Observant le travail de fourmis de la Commission européenne, je me disais que la grande escroquerie politique, c’est de nous faire croire que la mission naturelle d’un gouvernement serait de servir le Marché pour qu’il crée des emplois et garantisse à la majorité un esclavage de survie ; cette création étant considérée comme une fin en soi, et sa promesse justifiant tous les renoncements moraux. Ici, Pacte de stabilité et de croissance, là, de compétitivité, ces pactes n’étant que des pacs contre nature entre le Politique et le Marché, mêmement mus par une idéologie mortifère : l’économisme.

 

Faire système

J’en ai après le Marché, c’est vrai, cette grande roue qui nous moud et nous infantilise, et n’ai jamais aimé l’État, ce mal nécessaire. Car je crains tout ce qui fait système.

Faire système ou faire corps, pour le dire en termes spinoziste, c’est d’abord être au service de soi, de sa préservation, c’est-à-dire de sa cohésion, être au service de sa croissance et de sa reproduction. Le corps, chez Spinoza, est à la foi une des formes que prend la substance, et un agrégat d’éléments qui cessent en partie d’exister comme tels pour faire système et exister dans cette forme nouvelle, au service de cette forme. Le corps est donc un conatus subsumé des individus s’abandonnant au tout qu’ils constituent.

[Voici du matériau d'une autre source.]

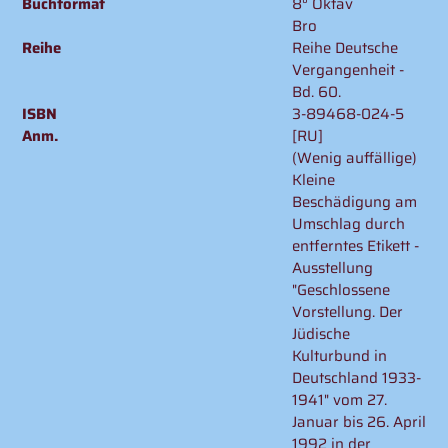
Buchformat
8° Oktav
Bro
Reihe
Reihe Deutsche
Vergangenheit -
Bd. 60.
ISBN
3-89468-024-5
Anm.
[RU]
(Wenig auffällige)
Kleine
Beschädigung am
Umschlag durch
entferntes Etikett -
Ausstellung
"Geschlossene
Vorstellung. Der
Jüdische
Kulturbund in
Deutschland 1933-
1941" vom 27.
Januar bis 26. April
1992 in der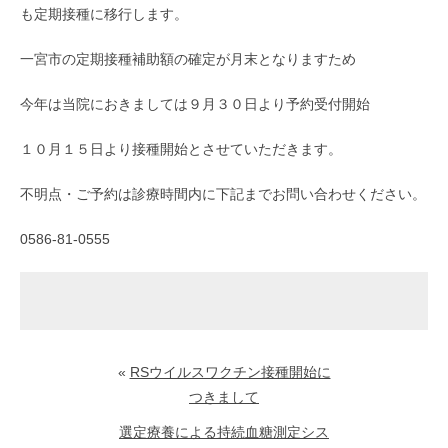
も定期接種に移行します。
一宮市の定期接種補助額の確定が月末となりますため
今年は当院におきましては９月３０日より予約受付開始
１０月１５日より接種開始とさせていただきます。
不明点・ご予約は診療時間内に下記までお問い合わせください。
0586-81-0555
«
RSウイルスワクチン接種開始に
つきまして
選定療養による持続血糖測定シス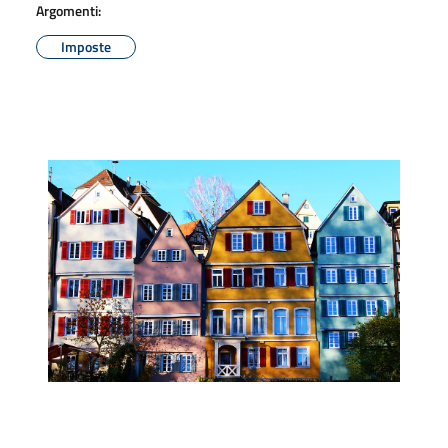
Argomenti:
Imposte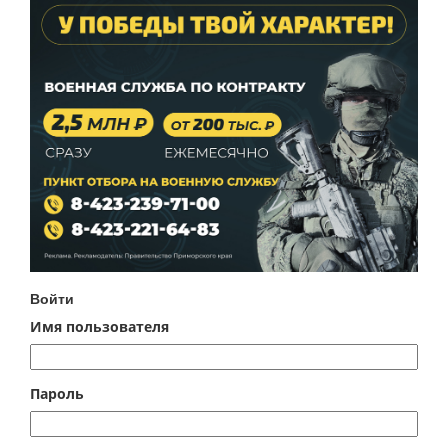
Войти
Имя пользователя
Пароль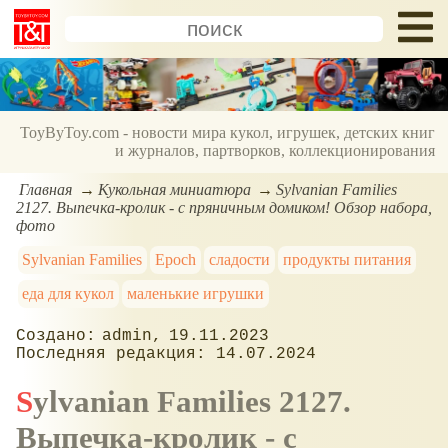
ToyByToy.com - новости мира кукол, игрушек, детских книг
и журналов, партворков, коллекционирования
Главная
Кукольная миниатюра
Sylvanian Families
2127. Выпечка-кролик - с пряничным домиком! Обзор набора,
фото
Sylvanian Families
Epoch
сладости
продукты питания
еда для кукол
маленькие игрушки
admin
19.11.2023
14.07.2024
Sylvanian Families 2127.
Выпечка-кролик - с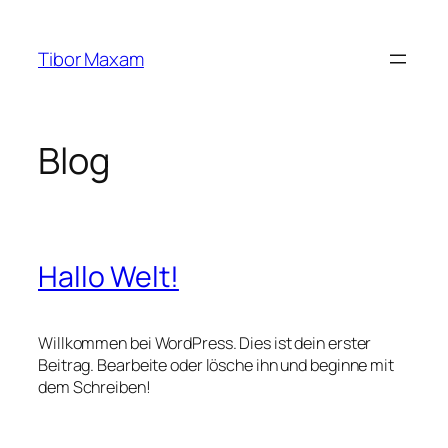
Zum
Inhalt
Tibor Maxam
springen
Blog
Hallo Welt!
Willkommen bei WordPress. Dies ist dein erster
Beitrag. Bearbeite oder lösche ihn und beginne mit
dem Schreiben!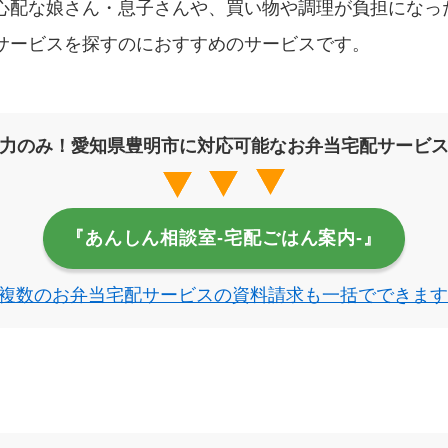
心配な娘さん・息子さんや、買い物や調理が負担になっ
サービスを探すのにおすすめのサービスです。
力のみ！愛知県豊明市に対応可能なお弁当宅配サービ
『あんしん相談室‐宅配ごはん案内‐』
複数のお弁当宅配サービスの資料請求も一括でできます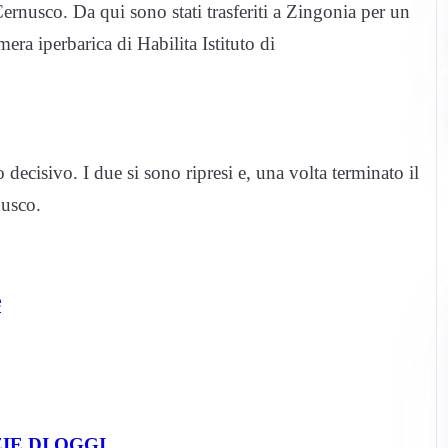
Cernusco. Da qui sono stati trasferiti a Zingonia per un
era iperbarica di Habilita Istituto di
decisivo. I due si sono ripresi e, una volta terminato il
nusco.
e
IE DI OGGI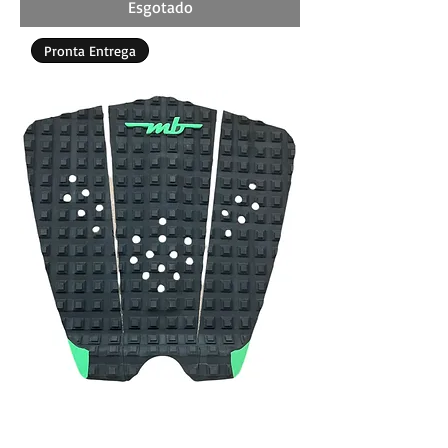
Esgotado
Pronta Entrega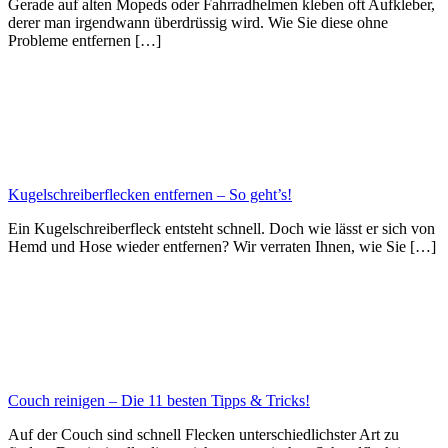
Gerade auf alten Mopeds oder Fahrradhelmen kleben oft Aufkleber,
derer man irgendwann überdrüssig wird. Wie Sie diese ohne
Probleme entfernen […]
Kugelschreiberflecken entfernen – So geht’s!
Ein Kugelschreiberfleck entsteht schnell. Doch wie lässt er sich von
Hemd und Hose wieder entfernen? Wir verraten Ihnen, wie Sie […]
Couch reinigen – Die 11 besten Tipps & Tricks!
Auf der Couch sind schnell Flecken unterschiedlichster Art zu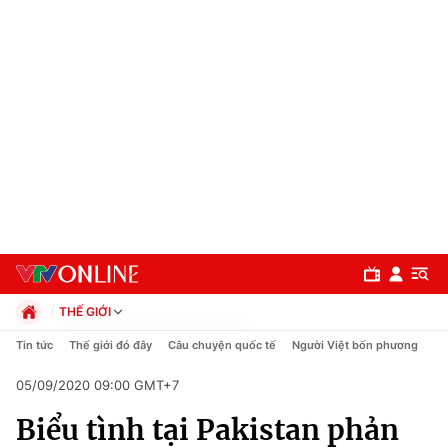
THẾ GIỚI
Chính trị
Tin tức
Thế giới đó đây
Câu chuyện quốc tế
Người Việt bốn phương
Xã hội
05/09/2020 09:00 GMT+7
Pháp luật
Chuyên mục
Kinh tế
Biểu tình tại Pakistan phản
Thể thao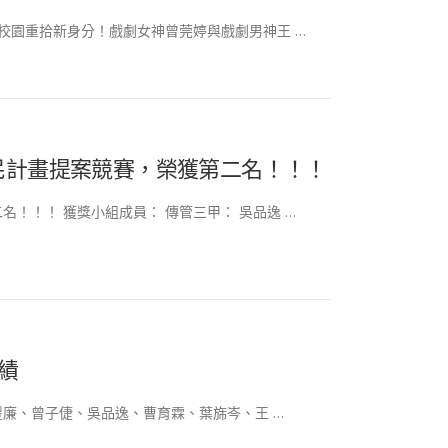
園重拾新身分！戲劇女神曾莞婷與戲劇男神王 …
民計畫提案競賽，榮獲第二名！！！
！！！ 獲獎小組成員： 傳管三甲： 吳品逸 …
績
賴豐廉、曾子倢、吳品逸、曹育霖、葉旆岑、王 …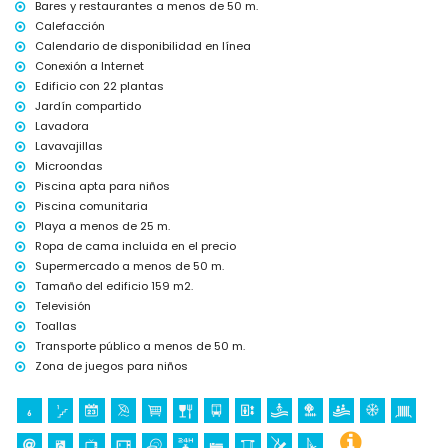
Bares y restaurantes a menos de 50 m.
y parque acuático (Aqua Natura y Aqualandia) (a menos de 10
kilómetros de la casa)
Calefacción
Calendario de disponibilidad en línea
Conexión a Internet
Edificio con 22 plantas
Jardín compartido
Lavadora
Lavavajillas
Microondas
Piscina apta para niños
Piscina comunitaria
Playa a menos de 25 m.
Ropa de cama incluida en el precio
Supermercado a menos de 50 m.
Tamaño del edificio 159 m2.
Televisión
Toallas
Transporte público a menos de 50 m.
Zona de juegos para niños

L’État, pour des raisons constitutives plus que constitutionnelles, est d’abord au service de l’État ; et ses grands corps faisant corps, ne forment en fait qu’un corps constitué à la logique propre, un corps qui, au plan politique, a subjugué le politique ; le ministre n’étant que le représentant de ce corps, dans un  théâtre pour enfants où tout est fait pour donner l’illusion que Guignol vit et parle, alors que c’est bien la volonté de l’administration qui tire toutes les ficelles et fait danser le ministre, et la voix de l’État qui toujours se fait entendre. Les ministres passent, les hauts fonctionnaires restent. Ça me fait un peu penser à la fin du cycle mérovingien en Francie. Les rois chevelus n’avaient plus aucun pouvoir. Ils gagnaient le palais, vautrés dans leur char tiré par des bœufs, recevaient les ambassadeurs, leur disant ce qu’on voulait qu’ils entendent, mais c’était le maire du palais qui gouvernait et imposait sa politique. Jusqu’au jour où, avec l’accord du pape, on prit Childéric III pour le tondre, avant de l’enfermer dans un monastère, et Pépin III le petit, fils de Charles, celui au marteau, et père du sérénissime auguste, Charles le grand, reçut de Zacharie la couronne royale. En France contemporaine, c’est par la votation populaire que les hauts fonctionnaires accèdent au pourvoir.